SUPPLIED DATA:
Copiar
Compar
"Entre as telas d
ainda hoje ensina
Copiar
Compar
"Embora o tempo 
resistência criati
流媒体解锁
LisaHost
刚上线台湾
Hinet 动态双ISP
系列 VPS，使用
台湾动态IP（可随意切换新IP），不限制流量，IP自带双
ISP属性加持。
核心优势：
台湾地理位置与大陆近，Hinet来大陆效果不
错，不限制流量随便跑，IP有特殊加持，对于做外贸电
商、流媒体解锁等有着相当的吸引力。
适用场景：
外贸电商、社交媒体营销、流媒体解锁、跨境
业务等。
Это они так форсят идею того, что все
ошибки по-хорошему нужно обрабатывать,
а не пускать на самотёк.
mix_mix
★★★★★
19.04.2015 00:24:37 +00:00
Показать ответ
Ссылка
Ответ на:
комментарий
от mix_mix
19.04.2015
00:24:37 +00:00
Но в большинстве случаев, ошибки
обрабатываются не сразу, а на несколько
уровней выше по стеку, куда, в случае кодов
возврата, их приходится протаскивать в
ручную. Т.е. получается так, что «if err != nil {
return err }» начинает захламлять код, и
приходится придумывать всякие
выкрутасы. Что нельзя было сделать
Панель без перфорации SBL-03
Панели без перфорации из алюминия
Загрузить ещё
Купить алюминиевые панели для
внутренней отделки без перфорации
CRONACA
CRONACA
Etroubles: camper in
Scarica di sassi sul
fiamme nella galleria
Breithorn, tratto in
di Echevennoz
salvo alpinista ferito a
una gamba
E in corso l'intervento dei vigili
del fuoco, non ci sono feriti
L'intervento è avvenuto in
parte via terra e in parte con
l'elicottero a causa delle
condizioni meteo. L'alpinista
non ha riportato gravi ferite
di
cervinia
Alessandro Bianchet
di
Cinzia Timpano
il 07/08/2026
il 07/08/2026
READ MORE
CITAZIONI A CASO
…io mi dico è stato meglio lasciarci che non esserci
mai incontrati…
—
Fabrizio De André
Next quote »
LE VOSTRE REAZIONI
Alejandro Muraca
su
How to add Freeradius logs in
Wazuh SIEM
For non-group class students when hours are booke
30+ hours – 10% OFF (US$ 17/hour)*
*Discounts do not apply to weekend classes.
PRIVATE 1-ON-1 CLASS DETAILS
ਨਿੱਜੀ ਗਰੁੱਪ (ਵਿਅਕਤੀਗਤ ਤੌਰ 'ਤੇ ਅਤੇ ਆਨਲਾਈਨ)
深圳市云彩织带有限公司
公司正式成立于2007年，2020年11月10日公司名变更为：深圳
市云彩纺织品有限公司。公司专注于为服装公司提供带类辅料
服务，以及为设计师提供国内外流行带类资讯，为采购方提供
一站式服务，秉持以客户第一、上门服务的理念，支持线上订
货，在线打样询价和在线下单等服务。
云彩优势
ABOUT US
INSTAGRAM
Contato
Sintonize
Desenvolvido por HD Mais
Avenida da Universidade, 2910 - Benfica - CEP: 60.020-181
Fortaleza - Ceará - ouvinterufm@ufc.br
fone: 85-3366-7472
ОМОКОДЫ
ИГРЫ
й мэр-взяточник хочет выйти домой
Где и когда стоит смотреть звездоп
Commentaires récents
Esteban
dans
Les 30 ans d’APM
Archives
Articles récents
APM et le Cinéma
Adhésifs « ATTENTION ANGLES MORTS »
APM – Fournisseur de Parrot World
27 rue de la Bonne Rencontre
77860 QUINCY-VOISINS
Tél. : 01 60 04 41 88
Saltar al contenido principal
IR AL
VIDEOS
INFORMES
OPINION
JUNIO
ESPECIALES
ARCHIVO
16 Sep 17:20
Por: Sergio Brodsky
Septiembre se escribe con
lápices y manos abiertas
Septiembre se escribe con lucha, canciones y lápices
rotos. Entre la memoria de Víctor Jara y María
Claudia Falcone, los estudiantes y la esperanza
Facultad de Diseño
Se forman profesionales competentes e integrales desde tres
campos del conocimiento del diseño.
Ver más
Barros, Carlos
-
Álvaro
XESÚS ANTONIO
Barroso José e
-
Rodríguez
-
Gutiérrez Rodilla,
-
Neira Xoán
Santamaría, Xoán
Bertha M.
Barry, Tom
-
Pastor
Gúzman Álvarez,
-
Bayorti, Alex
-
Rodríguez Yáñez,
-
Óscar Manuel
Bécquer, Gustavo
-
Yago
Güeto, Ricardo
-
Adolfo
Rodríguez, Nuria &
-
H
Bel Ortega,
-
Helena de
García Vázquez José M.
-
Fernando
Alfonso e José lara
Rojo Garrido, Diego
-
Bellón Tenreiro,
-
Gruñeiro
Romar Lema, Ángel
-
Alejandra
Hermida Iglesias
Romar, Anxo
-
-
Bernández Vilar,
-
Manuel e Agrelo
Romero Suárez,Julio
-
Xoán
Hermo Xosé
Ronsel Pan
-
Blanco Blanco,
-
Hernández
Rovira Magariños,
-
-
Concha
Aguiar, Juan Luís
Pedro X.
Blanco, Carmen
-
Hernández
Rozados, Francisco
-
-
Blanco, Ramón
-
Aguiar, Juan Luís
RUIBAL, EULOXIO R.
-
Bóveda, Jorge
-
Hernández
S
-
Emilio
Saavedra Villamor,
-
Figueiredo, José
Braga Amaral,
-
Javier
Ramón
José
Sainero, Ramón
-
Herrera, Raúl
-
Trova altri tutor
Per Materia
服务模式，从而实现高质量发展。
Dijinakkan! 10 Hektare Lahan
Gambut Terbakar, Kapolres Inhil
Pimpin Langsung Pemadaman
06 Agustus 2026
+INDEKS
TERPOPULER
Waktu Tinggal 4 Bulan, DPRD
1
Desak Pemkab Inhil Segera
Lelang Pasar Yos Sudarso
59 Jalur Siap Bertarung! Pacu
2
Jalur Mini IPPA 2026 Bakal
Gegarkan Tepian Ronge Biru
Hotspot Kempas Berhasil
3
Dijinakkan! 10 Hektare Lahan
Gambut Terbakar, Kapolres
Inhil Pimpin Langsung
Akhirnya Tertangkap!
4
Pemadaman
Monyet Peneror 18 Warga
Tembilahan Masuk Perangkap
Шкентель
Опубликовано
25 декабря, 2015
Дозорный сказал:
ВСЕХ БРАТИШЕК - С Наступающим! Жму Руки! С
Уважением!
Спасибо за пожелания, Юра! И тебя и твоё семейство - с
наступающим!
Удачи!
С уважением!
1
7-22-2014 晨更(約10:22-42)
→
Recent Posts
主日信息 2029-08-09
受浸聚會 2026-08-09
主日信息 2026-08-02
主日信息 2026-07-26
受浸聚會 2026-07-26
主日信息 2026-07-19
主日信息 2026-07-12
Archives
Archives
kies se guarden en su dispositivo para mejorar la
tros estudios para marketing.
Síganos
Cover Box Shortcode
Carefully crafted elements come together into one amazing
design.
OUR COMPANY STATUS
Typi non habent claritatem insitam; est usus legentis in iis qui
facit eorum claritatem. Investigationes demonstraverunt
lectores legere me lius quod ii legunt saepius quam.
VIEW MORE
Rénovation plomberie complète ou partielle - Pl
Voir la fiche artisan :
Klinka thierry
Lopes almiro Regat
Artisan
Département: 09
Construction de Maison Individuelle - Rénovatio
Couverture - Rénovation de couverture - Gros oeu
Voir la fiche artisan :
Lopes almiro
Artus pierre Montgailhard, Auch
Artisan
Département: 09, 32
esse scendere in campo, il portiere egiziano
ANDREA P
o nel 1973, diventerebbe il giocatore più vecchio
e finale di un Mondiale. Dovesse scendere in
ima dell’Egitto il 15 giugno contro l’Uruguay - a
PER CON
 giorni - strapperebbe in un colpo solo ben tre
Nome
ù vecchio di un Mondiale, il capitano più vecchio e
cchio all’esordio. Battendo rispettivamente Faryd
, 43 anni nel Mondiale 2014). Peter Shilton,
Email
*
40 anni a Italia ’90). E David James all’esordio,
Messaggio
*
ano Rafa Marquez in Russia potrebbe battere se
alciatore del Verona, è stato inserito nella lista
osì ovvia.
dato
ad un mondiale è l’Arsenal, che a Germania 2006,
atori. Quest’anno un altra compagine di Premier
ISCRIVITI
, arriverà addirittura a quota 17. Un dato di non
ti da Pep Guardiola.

WHAT IS EXPECTED: Where the line with "di Echevennoz" ends, your copy should end too; please return exactly the lines from the first line of the data through it.

RESULT BELOW:
Copiar
Compar
"Entre as telas d
ainda hoje ensina
Copiar
Compar
"Embora o tempo 
resistência criati
流媒体解锁
LisaHost
刚上线台湾
Hinet 动态双ISP
系列 VPS，使用
台湾动态IP（可随意切换新IP），不限制流量，IP自带双
ISP属性加持。
核心优势：
台湾地理位置与大陆近，Hinet来大陆效果不
错，不限制流量随便跑，IP有特殊加持，对于做外贸电
商、流媒体解锁等有着相当的吸引力。
适用场景：
外贸电商、社交媒体营销、流媒体解锁、跨境
业务等。
Это они так форсят идею того, что все
ошибки по-хорошему нужно обрабатывать,
а не пускать на самотёк.
mix_mix
★★★★★
19.04.2015 00:24:37 +00:00
Показать ответ
Ссылка
Ответ на:
комментарий
от mix_mix
19.04.2015
00:24:37 +00:00
Но в большинстве случаев, ошибки
обрабатываются не сразу, а на несколько
уровней выше по стеку, куда, в случае кодов
возврата, их приходится протаскивать в
ручную. Т.е. получается так, что «if err != nil {
return err }» начинает захламлять код, и
приходится придумывать всякие
выкрутасы. Что нельзя было сделать
Панель без перфорации SBL-03
Панели без перфорации из алюминия
Загрузить ещё
Купить алюминиевые панели для
внутренней отделки без перфорации
CRONACA
CRONACA
Etroubles: camper in
Scarica di sassi sul
fiamme nella galleria
Breithorn, tratto in
di Echevennoz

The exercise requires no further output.